Pandav Kumar Murder Signals Delhi Turning Into a Tinderbox
Pandav Kumar Murder Signals Delhi Turning into a Tinderbox. (A representative image.)
Rising population, political distractions, and a culture of public threats are fueling fear across the national capital
By MANISH ANAND
New Delhi, April 29, 2026 — If one steps out late in the night in Delhi, she or he must stay most worried — not just an accident may lurk, but someone even can fatally shoot for trivial matters. Pandav Kumar, 21, wouldn’t have known the name of his assassin. Delhi Police Special Cell head constable shot Kumar dead for no enmity. Possibly, Kumar’s identity of being from Bihar made Neeraj press the trigger.
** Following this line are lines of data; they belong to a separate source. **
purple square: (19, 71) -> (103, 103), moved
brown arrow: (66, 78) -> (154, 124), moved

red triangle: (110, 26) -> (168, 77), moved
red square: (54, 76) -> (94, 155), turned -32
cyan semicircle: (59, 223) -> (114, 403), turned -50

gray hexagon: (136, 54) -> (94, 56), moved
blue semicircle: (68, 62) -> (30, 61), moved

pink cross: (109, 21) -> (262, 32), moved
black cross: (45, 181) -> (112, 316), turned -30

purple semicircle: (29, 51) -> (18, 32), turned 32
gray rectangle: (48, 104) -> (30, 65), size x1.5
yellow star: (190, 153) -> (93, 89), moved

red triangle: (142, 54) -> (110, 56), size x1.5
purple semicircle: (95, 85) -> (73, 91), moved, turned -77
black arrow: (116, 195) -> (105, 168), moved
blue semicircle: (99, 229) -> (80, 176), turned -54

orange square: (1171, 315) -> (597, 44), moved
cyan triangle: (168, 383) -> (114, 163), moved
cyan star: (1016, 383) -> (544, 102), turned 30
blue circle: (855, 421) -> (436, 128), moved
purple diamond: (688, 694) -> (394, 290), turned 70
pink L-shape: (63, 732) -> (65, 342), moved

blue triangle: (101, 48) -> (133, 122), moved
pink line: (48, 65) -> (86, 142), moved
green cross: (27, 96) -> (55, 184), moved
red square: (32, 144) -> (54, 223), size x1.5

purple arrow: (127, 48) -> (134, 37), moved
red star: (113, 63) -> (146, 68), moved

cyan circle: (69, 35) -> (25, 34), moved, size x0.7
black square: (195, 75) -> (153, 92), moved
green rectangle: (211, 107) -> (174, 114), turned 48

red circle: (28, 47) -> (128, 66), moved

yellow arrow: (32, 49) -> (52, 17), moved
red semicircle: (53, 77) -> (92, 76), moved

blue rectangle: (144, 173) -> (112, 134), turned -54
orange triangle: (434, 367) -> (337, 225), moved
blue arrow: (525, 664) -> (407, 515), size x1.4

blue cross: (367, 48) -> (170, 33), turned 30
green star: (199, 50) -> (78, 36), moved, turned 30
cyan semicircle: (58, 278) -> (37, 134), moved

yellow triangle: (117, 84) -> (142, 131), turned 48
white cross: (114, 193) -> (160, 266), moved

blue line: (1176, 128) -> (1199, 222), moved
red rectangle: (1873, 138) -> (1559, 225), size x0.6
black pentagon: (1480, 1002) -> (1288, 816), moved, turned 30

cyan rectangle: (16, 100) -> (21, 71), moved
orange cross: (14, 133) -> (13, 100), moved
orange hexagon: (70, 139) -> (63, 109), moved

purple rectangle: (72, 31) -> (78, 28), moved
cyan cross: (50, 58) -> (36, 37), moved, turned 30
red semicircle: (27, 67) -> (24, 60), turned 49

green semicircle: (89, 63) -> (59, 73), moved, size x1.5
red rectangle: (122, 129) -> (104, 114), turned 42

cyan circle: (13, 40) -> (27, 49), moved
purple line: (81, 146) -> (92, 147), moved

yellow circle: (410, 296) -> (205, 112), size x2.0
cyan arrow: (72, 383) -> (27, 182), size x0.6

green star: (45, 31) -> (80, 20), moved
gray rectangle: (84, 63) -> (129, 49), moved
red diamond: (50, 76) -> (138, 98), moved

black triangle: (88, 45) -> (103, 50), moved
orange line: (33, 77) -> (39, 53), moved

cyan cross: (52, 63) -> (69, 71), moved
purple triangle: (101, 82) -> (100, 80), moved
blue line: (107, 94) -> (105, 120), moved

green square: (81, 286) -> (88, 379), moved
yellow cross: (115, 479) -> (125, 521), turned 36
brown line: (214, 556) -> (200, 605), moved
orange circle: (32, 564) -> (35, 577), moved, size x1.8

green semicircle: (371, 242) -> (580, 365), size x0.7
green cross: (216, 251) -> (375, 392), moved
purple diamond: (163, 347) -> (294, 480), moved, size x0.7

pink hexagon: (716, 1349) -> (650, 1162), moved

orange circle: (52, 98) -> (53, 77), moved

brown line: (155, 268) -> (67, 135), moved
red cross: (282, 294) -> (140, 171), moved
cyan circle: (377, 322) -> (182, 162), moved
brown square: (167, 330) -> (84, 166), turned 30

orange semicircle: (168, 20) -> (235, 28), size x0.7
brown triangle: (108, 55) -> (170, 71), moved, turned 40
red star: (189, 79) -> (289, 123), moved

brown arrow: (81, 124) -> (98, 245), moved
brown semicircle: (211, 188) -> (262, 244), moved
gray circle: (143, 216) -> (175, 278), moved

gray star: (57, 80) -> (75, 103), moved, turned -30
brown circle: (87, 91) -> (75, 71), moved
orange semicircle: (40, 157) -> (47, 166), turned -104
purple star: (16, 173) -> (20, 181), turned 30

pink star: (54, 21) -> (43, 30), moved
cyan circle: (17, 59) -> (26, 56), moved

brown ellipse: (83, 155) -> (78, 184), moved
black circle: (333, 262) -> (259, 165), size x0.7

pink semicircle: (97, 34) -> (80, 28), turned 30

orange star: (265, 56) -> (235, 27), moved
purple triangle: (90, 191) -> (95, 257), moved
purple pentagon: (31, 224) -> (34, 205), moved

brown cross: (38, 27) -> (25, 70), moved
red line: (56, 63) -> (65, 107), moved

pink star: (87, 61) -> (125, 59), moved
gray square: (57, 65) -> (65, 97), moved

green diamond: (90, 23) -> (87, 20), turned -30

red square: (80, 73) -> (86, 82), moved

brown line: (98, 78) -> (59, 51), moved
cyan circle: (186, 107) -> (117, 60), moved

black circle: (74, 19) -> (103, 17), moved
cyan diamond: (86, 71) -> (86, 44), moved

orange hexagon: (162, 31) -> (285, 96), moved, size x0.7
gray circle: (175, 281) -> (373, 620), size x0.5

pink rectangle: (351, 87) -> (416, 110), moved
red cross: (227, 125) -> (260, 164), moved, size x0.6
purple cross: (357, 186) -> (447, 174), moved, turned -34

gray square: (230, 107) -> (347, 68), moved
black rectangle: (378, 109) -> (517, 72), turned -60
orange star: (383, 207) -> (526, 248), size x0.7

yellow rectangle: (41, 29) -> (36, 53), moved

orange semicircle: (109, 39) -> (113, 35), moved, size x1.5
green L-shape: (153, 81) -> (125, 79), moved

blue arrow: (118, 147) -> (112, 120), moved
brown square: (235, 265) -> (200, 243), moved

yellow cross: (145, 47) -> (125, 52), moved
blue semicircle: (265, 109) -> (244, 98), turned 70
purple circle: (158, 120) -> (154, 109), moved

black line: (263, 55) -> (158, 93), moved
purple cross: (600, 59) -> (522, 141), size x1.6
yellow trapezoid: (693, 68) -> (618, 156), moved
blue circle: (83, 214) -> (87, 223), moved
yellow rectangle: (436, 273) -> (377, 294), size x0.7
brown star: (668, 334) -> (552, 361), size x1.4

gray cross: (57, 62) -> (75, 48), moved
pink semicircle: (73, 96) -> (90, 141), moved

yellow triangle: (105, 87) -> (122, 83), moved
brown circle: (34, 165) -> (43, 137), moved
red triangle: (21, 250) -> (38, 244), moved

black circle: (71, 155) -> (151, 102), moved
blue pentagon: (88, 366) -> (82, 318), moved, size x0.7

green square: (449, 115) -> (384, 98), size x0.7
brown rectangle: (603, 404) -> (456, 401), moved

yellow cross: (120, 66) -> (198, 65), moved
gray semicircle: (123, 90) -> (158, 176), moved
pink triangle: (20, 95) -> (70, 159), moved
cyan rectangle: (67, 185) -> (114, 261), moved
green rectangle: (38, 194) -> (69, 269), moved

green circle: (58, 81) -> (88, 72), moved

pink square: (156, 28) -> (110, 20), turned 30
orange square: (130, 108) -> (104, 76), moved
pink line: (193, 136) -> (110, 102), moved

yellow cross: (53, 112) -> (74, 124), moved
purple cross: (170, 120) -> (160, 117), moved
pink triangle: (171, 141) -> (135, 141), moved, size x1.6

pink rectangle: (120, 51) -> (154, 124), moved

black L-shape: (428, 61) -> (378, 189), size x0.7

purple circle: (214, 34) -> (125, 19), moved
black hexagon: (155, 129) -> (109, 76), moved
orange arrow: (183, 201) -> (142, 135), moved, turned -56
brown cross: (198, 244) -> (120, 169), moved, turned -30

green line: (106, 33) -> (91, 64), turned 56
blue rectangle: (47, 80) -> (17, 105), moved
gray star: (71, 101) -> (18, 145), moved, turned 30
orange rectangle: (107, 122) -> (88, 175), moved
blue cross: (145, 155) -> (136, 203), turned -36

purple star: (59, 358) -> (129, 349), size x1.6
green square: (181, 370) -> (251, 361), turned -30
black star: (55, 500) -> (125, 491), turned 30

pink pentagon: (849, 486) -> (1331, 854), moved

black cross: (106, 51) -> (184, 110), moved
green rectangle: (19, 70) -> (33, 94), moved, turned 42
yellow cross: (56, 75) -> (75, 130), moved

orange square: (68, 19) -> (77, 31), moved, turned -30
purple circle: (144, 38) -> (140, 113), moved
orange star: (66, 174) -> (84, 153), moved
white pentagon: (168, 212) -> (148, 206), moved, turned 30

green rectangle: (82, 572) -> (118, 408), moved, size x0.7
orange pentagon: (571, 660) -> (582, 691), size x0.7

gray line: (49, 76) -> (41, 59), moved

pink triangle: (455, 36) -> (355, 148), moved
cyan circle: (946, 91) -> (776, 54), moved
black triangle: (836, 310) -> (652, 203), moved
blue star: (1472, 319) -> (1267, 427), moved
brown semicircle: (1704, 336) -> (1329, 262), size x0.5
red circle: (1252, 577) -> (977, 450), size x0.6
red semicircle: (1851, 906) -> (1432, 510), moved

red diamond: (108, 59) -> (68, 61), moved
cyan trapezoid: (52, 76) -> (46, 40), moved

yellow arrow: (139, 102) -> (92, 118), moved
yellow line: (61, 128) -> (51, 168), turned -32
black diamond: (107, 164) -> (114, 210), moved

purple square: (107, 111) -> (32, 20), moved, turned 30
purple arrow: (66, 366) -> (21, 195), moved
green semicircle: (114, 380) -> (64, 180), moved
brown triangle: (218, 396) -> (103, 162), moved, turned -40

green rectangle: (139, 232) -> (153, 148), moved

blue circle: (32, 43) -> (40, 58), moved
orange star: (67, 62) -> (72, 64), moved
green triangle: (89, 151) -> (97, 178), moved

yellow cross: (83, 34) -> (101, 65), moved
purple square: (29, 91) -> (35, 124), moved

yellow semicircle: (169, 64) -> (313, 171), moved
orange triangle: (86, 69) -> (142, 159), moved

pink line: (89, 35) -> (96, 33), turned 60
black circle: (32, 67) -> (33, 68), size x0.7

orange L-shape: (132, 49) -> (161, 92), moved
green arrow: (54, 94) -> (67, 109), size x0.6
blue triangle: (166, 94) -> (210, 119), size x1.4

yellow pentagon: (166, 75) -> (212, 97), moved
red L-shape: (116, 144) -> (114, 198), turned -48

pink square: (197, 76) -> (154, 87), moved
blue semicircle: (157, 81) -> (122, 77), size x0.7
The outrage among the people in Bihar is reasonable. Prime Minister Narendra Modi had fallen in love with Litti-Chokha much ahead of the Bihar Assembly elections last year. Modi also had wrapped his head with a gamcha to assert his fondness for a Bihari sartorial style.
Union Minister for Home Affairs Amit Shah is the true boss of the Delhi Police. Indeed, Delhi’s lieutenant governor Taranjit Singh Sandhu should be known as the immediate lord of the Delhi Police. But Sandhu is still celebrating his appointment as Delhi’s LG. A congratulatory post from US President Donald Trump has been his big assertion of an international stature.
Last week, an IIT Delhi girl student was allegedly raped and killed in the national capital. Another man was shot dead over a parking dispute in eastern parts of Delhi. Killing in Delhi for trivial matters seems to have become not an aberration.
The mainstream media’s obsession with amplifying neta has somehow lifted the spotlight from crime reporting dominating the space. In fact, similar cases during Manmohan Singh-led regime at the Centre had the people seething and fuming at the Jantar Mantar, which is almost out of bounds for the argumentative Indians.
An age-old rationalization of runaway crimes in Delhi remains — how can the police stop such incidents; can the police guard each person?
Delhi Police almost has over one lakh personnel in its ranks. A sizable number of them guards India’s VIP netas. The policing drill that instils a popular sense of rule of law has somehow escaped the attention of the bosses at the Delhi Police headquarters. The outfit may even score low on professionalism. Over a decade ago, many of the police personnel had failed a fitness test, as reported in The Asian Age.
As Delhi grows big in number of the people living, the administrators seem busier in acts of politics. Reels and screens shout out threats — every minute and every hour, day in and day out. Delhi now arguably breathes an intimidating air. Anonymity is now no protection. Delhi surely now seems a tinder box.
(This is an opinion piece. Views expressed are the author’s own.)